The effects of music depend to a large extent on its underlying ingredients. For example, the music that typically elicits the most positive emotion has a fast tempo (between 140 and 150 beats per minute), features chords that include the seventh tone to create a sense of expectation, or is familiar to you. You could go study at the local conservatory to learn more about these elements, but the shortcut is just to create a catalog of songs you like. Pay attention to how each one makes you feel and write down its characteristics, in your own words; then look for patterns. You can build a personal music library this way based on emotional effect rather than style or artist.
3. Learn and grow.
Thinking about your music in terms of its effects on you will probably increase your appetite for new genres and help your tastes become more sophisticated. Once you start getting interested in increasing the emotional and cognitive effects of love songs, say, you might want to cultivate an interest in Italian opera. (I’d suggest starting with Giacomo Puccini’s Tosca or La Bohème.) If you like how an electric guitar shredding sick riffs stimulates your limbic system, try taking that experience to the next level with a flamenco virtuoso such as Paco de Lucía.
4. Play it yourself.
Among professional and amateur musicians, opinions differ about whether emotional experiences and life understanding are deeper when playing music as opposed to merely listening to it. Personally, I find listening better, but this may be influenced by having played in symphony orchestras under some of the world’s most tyrannical conductors. In fact, many musicians (including amateurs) find a kind of ecstasy in playing. One 2020 study looked at the well-being effects of playing music and found them to be significant and positive. Take a few lessons on your favorite instrument and see for yourself. I should note, however, that the researchers on that study included a comparison group of knitters—and they derived even more happiness than the musicians. Perhaps the ideal formula for bliss is to listen to music while knitting.

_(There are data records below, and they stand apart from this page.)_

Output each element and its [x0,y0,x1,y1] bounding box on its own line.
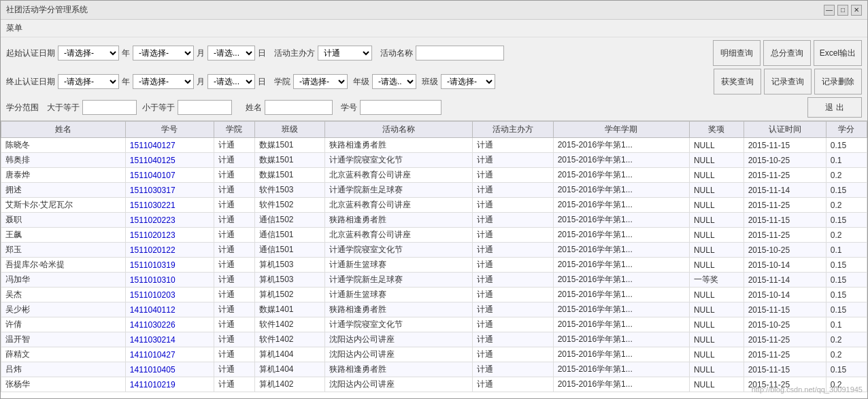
end-day-select[interactable]: -请选... [207,74,255,89]
excel-button[interactable]: Excel输出 [814,40,862,66]
menu-bar: 菜单 [1,20,867,37]
table-cell: 吕炜 [1,362,126,377]
gte-input[interactable] [82,100,137,115]
table-cell: 数媒1501 [254,138,325,153]
grade-select[interactable]: -请选... [372,74,416,89]
table-row[interactable]: 薛精文1411010427计通算机1404沈阳达内公司讲座计通2015-2016… [1,347,867,362]
table-cell: 0.1 [826,243,867,258]
table-row[interactable]: 韩奥排1511040125计通数媒1501计通学院寝室文化节计通2015-201… [1,153,867,168]
table-cell: 吴杰 [1,288,126,302]
table-row[interactable]: 吴杰1511010203计通算机1502计通新生篮球赛计通2015-2016学年… [1,288,867,302]
table-cell: 0.1 [826,317,867,332]
table-cell: 2015-2016学年第1... [553,332,689,347]
table-cell: 沈阳达内公司讲座 [325,347,472,362]
activity-name-input[interactable] [416,46,504,60]
table-row[interactable]: 吾提库尔·哈米提1511010319计通算机1503计通新生篮球赛计通2015-… [1,258,867,273]
table-cell: 狭路相逢勇者胜 [325,138,472,153]
table-cell: 许倩 [1,317,126,332]
end-month-select[interactable]: -请选择- [133,74,194,89]
month-label-1: 月 [197,48,205,59]
table-header-cell: 学年学期 [553,122,689,138]
table-cell: 1511040125 [125,153,214,168]
table-row[interactable]: 聂职1511020223计通通信1502狭路相逢勇者胜计通2015-2016学年… [1,213,867,228]
table-header-cell: 姓名 [1,122,126,138]
table-header-cell: 班级 [254,122,325,138]
table-cell: NULL [689,302,744,317]
watermark: http://blog.csdn.net/qq_30091945 [752,385,863,394]
start-day-select[interactable]: -请选... [207,46,255,60]
table-cell: 2015-2016学年第1... [553,377,689,392]
table-cell: 计通新生篮球赛 [325,288,472,302]
table-cell: 温开智 [1,332,126,347]
detail-query-button[interactable]: 明细查询 [713,40,761,66]
end-year-select[interactable]: -请选择- [58,74,119,89]
table-row[interactable]: 吴少彬1411040112计通数媒1401狭路相逢勇者胜计通2015-2016学… [1,302,867,317]
table-cell: 王飙 [1,228,126,243]
maximize-button[interactable]: □ [837,5,848,16]
start-month-select[interactable]: -请选择- [133,46,194,60]
exit-button[interactable]: 退 出 [807,97,862,118]
table-cell: 聂职 [1,213,126,228]
activity-name-label: 活动名称 [380,48,413,59]
end-date-label: 终止认证日期 [6,76,55,88]
table-row[interactable]: 唐泰烨1511040107计通数媒1501北京蓝科教育公司讲座计通2015-20… [1,168,867,183]
table-header-cell: 奖项 [689,122,744,138]
table-row[interactable]: 郑玉1511020122计通通信1501计通学院寝室文化节计通2015-2016… [1,243,867,258]
table-cell: 算机1402 [254,377,325,392]
table-row[interactable]: 张杨华1411010219计通算机1402沈阳达内公司讲座计通2015-2016… [1,377,867,392]
table-cell: 沈阳达内公司讲座 [325,377,472,392]
table-cell: 2015-2016学年第1... [553,243,689,258]
start-year-select[interactable]: -请选择- [58,46,119,60]
table-row[interactable]: 吕炜1411010405计通算机1404狭路相逢勇者胜计通2015-2016学年… [1,362,867,377]
menu-label[interactable]: 菜单 [6,23,22,33]
grade-label: 年级 [353,76,369,88]
table-row[interactable]: 王飙1511020123计通通信1501北京蓝科教育公司讲座计通2015-201… [1,228,867,243]
filter-row-2: 终止认证日期 -请选择- 年 -请选择- 月 -请选... 日 学院 -请选择-… [6,69,862,94]
class-select[interactable]: -请选择- [441,74,495,89]
table-cell: 2015-11-25 [744,198,826,213]
filter-row-1: 起始认证日期 -请选择- 年 -请选择- 月 -请选... 日 活动主办方 计通… [6,40,862,66]
college-select[interactable]: -请选择- [293,74,348,89]
table-row[interactable]: 拥述1511030317计通软件1503计通学院新生足球赛计通2015-2016… [1,183,867,198]
table-cell: 计通 [472,317,553,332]
table-cell: 计通 [214,258,254,273]
table-cell: 2015-11-14 [744,183,826,198]
table-row[interactable]: 冯加华1511010310计通算机1503计通学院新生足球赛计通2015-201… [1,273,867,288]
table-cell: 计通 [214,198,254,213]
record-delete-button[interactable]: 记录删除 [814,69,862,94]
minimize-button[interactable]: — [824,5,835,16]
award-query-button[interactable]: 获奖查询 [714,69,761,94]
total-query-button[interactable]: 总分查询 [763,40,811,66]
record-query-button[interactable]: 记录查询 [764,69,812,94]
table-row[interactable]: 温开智1411030214计通软件1402沈阳达内公司讲座计通2015-2016… [1,332,867,347]
lte-input[interactable] [178,100,232,115]
organizer-select[interactable]: 计通 [318,46,372,60]
table-cell: 2015-2016学年第1... [553,347,689,362]
table-cell: 算机1404 [254,362,325,377]
table-cell: 计通学院新生足球赛 [325,183,472,198]
name-input[interactable] [265,100,333,115]
table-cell: 计通 [472,183,553,198]
table-row[interactable]: 许倩1411030226计通软件1402计通学院寝室文化节计通2015-2016… [1,317,867,332]
table-cell: 1411010427 [125,347,214,362]
table-cell: 北京蓝科教育公司讲座 [325,228,472,243]
table-row[interactable]: 艾斯卡尔·艾尼瓦尔1511030221计通软件1502北京蓝科教育公司讲座计通2… [1,198,867,213]
id-input[interactable] [360,100,441,115]
main-window: 社团活动学分管理系统 — □ ✕ 菜单 起始认证日期 -请选择- 年 -请选择-… [0,0,868,399]
table-cell: 狭路相逢勇者胜 [325,362,472,377]
table-header-cell: 学院 [214,122,254,138]
table-cell: NULL [689,198,744,213]
table-cell: 1411030226 [125,317,214,332]
close-button[interactable]: ✕ [851,5,862,16]
table-row[interactable]: 陈晓冬1511040127计通数媒1501狭路相逢勇者胜计通2015-2016学… [1,138,867,153]
table-cell: 算机1502 [254,288,325,302]
table-cell: 北京蓝科教育公司讲座 [325,198,472,213]
table-cell: 狭路相逢勇者胜 [325,302,472,317]
table-cell: 计通 [214,183,254,198]
id-label: 学号 [341,102,357,114]
table-cell: 吾提库尔·哈米提 [1,258,126,273]
table-cell: NULL [689,228,744,243]
table-cell: 计通 [472,243,553,258]
table-cell: 2015-2016学年第1... [553,153,689,168]
table-cell: 狭路相逢勇者胜 [325,213,472,228]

Living long before the era of recorded music, Schopenhauer had to get his transcendent musical experiences by going to concerts in Frankfurt, as well as playing his flute in his apartment, which he did for an hour a day. By the end of his life, he dedicated his attention almost entirely to just one composer, the Italian Gioachino Rossini, who was a contemporary (they were born four years apart). When he spoke of Rossini’s music, Schopenhauer is said to have rolled his eyes up toward heaven.
If you do the work, you too can make music a part of your life that goes beyond a pleasant background and becomes a lifelong journey into higher levels of consciousness and self-awareness. In short: Find your Rossini.